Try it: Go through the entries below and count the lines holding the word "Doucette". Reply with only the number, please.
-- Records shown follows --
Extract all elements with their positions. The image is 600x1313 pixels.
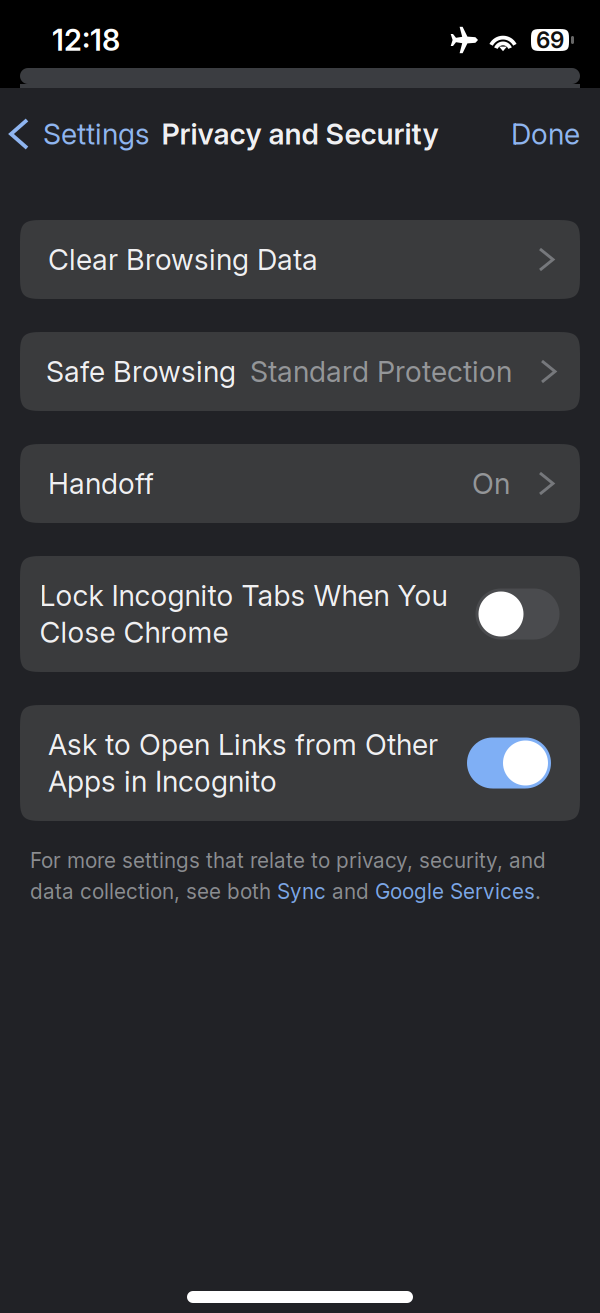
button[interactable]: Lock Incognito Tabs When You (20, 556, 580, 672)
staticText: Apps in Incognito (48, 764, 277, 799)
button[interactable]: Safe Browsing (20, 332, 580, 411)
staticText: Done (511, 117, 580, 151)
staticText: Privacy and Security (162, 117, 438, 151)
button[interactable]: Google Services (375, 879, 535, 904)
staticText: Ask to Open Links from Other (48, 727, 438, 762)
staticText: Close Chrome (40, 615, 228, 650)
button[interactable]: Settings (2, 103, 159, 165)
staticText: data collection, see both (30, 879, 277, 904)
button[interactable]: Done (493, 106, 598, 162)
staticText: Settings (43, 117, 150, 151)
staticText: . (535, 879, 541, 904)
staticText: Handoff (48, 466, 154, 501)
button[interactable]: Sync (277, 879, 326, 904)
staticText: Standard Protection (250, 354, 512, 389)
button[interactable]: Ask to Open Links from Other (20, 705, 580, 821)
staticText: Safe Browsing (46, 354, 236, 389)
staticText: 69 (536, 26, 564, 54)
button[interactable]: Clear Browsing Data (20, 220, 580, 299)
staticText: For more settings that relate to privacy… (30, 848, 546, 873)
staticText: Sync (277, 879, 326, 904)
staticText: Google Services (375, 879, 535, 904)
staticText: and (326, 879, 375, 904)
button[interactable]: Handoff (20, 444, 580, 523)
staticText: 12:18 (52, 22, 120, 58)
staticText: Clear Browsing Data (48, 242, 318, 277)
staticText: On (472, 466, 510, 501)
staticText: Lock Incognito Tabs When You (40, 578, 448, 613)
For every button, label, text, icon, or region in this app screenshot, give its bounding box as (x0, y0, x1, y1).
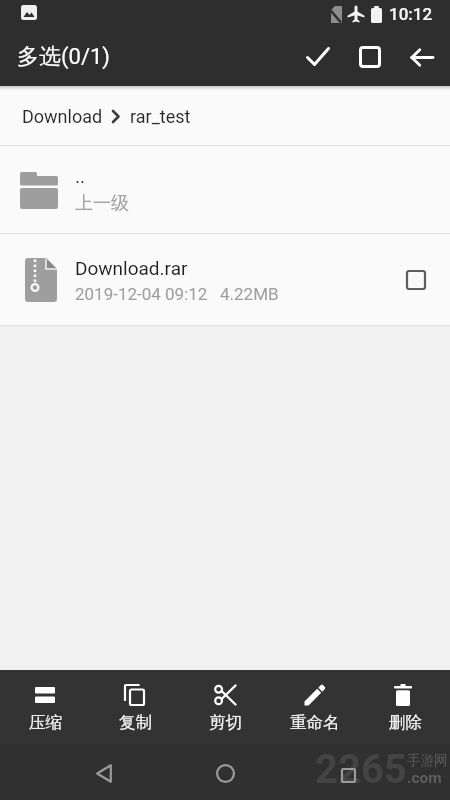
button[interactable]: Download.rar (0, 234, 450, 326)
button[interactable]: 复制 (90, 670, 180, 745)
button[interactable] (354, 41, 386, 73)
button[interactable] (302, 41, 334, 73)
staticText: .. (75, 165, 86, 187)
button[interactable] (406, 41, 438, 73)
staticText: 上一级 (75, 192, 129, 215)
staticText: 手游网 (407, 752, 448, 769)
button[interactable]: 剪切 (180, 670, 270, 745)
staticText: .com (407, 769, 442, 787)
button[interactable]: .. (0, 146, 450, 234)
button[interactable]: Download (22, 106, 103, 127)
staticText: 10:12 (389, 4, 433, 24)
button[interactable] (86, 755, 122, 791)
button[interactable]: rar_test (130, 106, 191, 127)
staticText: 多选(0/1) (17, 43, 110, 71)
button[interactable]: 压缩 (0, 670, 90, 745)
staticText: 剪切 (209, 712, 242, 733)
button[interactable] (207, 755, 243, 791)
staticText: 2265 (315, 746, 407, 793)
staticText: Download.rar (75, 257, 188, 279)
button[interactable]: 删除 (360, 670, 450, 745)
button[interactable] (396, 260, 436, 300)
staticText: 重命名 (290, 712, 340, 733)
button[interactable]: 重命名 (270, 670, 360, 745)
staticText: 压缩 (29, 712, 62, 733)
button[interactable] (330, 757, 366, 793)
staticText: 删除 (389, 712, 422, 733)
staticText: 2019-12-04 09:12 4.22MB (75, 284, 279, 304)
staticText: 复制 (119, 712, 152, 733)
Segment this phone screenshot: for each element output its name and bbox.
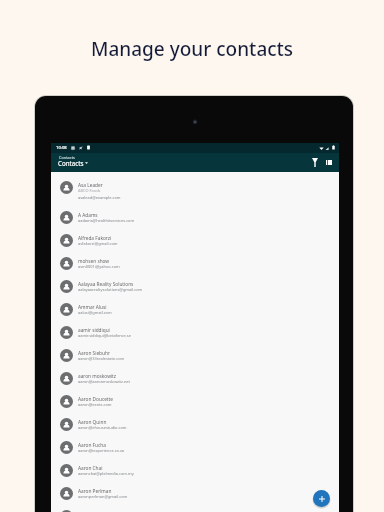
staticText: aalusi@gmail.com (78, 310, 112, 315)
button[interactable]: mohsen show (51, 252, 339, 275)
staticText: asm0001i@yahoo.com (78, 264, 120, 269)
staticText: Aalayaa Reality Solutions (78, 281, 134, 287)
button[interactable]: A Adams (51, 206, 339, 229)
button[interactable]: Aaron Quinn (51, 413, 339, 436)
staticText: asfakorzi@gmail.com (78, 241, 118, 246)
staticText: aaron@33realestate.com (78, 356, 125, 361)
button[interactable]: Aalayaa Reality Solutions (51, 275, 339, 298)
staticText: aaron@ehousestudio.com (78, 425, 127, 430)
staticText: Aaron Doucette (78, 396, 113, 402)
button[interactable]: Filter contacts (304, 153, 325, 172)
staticText: asalead@example.com (78, 195, 121, 200)
staticText: aaron@iexperience.co.za (78, 448, 125, 453)
button[interactable]: Create contact (313, 490, 330, 507)
button[interactable]: aaron moskowitz (51, 367, 339, 390)
staticText: Aaron Fucha (78, 442, 106, 448)
staticText: A Adams (78, 212, 98, 218)
button[interactable]: aamir siddiqui (51, 321, 339, 344)
staticText: Manage your contacts (91, 36, 294, 62)
staticText: Contacts (59, 155, 75, 160)
staticText: aaronperlman@gmail.com (78, 494, 128, 499)
button[interactable]: Alfreda Fakorzi (51, 229, 339, 252)
button[interactable]: Aaron Rodriguez (51, 505, 339, 512)
staticText: aadams@healthitservices.com (78, 218, 135, 223)
staticText: Aaron Quinn (78, 419, 107, 425)
staticText: mohsen show (78, 258, 110, 264)
staticText: aaron moskowitz (78, 373, 117, 379)
staticText: ABCO Foods (78, 188, 101, 193)
staticText: aaron@aaronmoskowitz.net (78, 379, 130, 384)
staticText: aamir siddiqui (78, 327, 110, 333)
button[interactable]: Aaron Fucha (51, 436, 339, 459)
staticText: aamir.siddiqui@betafence.se (78, 333, 131, 338)
staticText: Aaron Siebuhr (78, 350, 110, 356)
staticText: Contacts (58, 159, 84, 167)
staticText: aaronchai@plxlmedia.com.my (78, 471, 134, 476)
button[interactable]: Aaron Siebuhr (51, 344, 339, 367)
staticText: Aaron Chai (78, 465, 103, 471)
button[interactable]: Change view (318, 153, 339, 172)
staticText: aaron@eeots.com (78, 402, 112, 407)
staticText: aalayaarealtysolutions@gmail.com (78, 287, 143, 292)
button[interactable]: Aaron Perlman (51, 482, 339, 505)
staticText: Ammar Alusi (78, 304, 107, 310)
staticText: 10:08 (56, 145, 67, 151)
staticText: Alfreda Fakorzi (78, 235, 112, 241)
button[interactable]: Aaron Chai (51, 459, 339, 482)
button[interactable]: Aaron Doucette (51, 390, 339, 413)
button[interactable]: Ammar Alusi (51, 298, 339, 321)
button[interactable]: Asa Leader (51, 172, 339, 202)
staticText: Aaron Perlman (78, 488, 112, 494)
staticText: Asa Leader (78, 182, 103, 188)
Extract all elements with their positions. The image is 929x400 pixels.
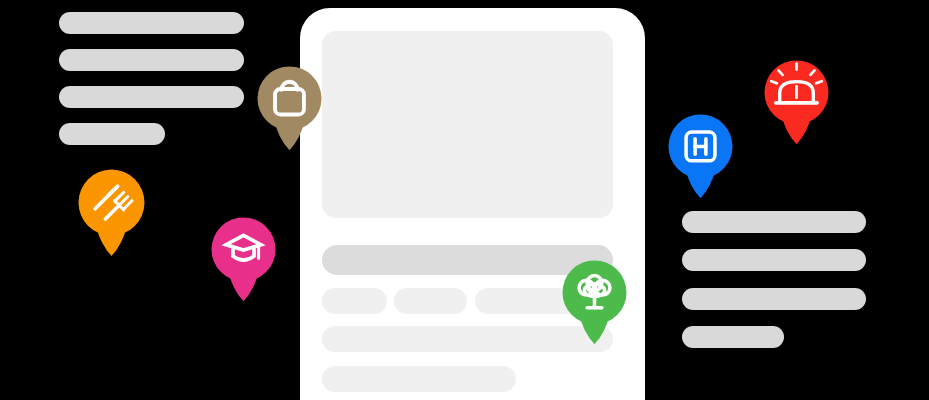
-- Records shown concluded --
Output: 2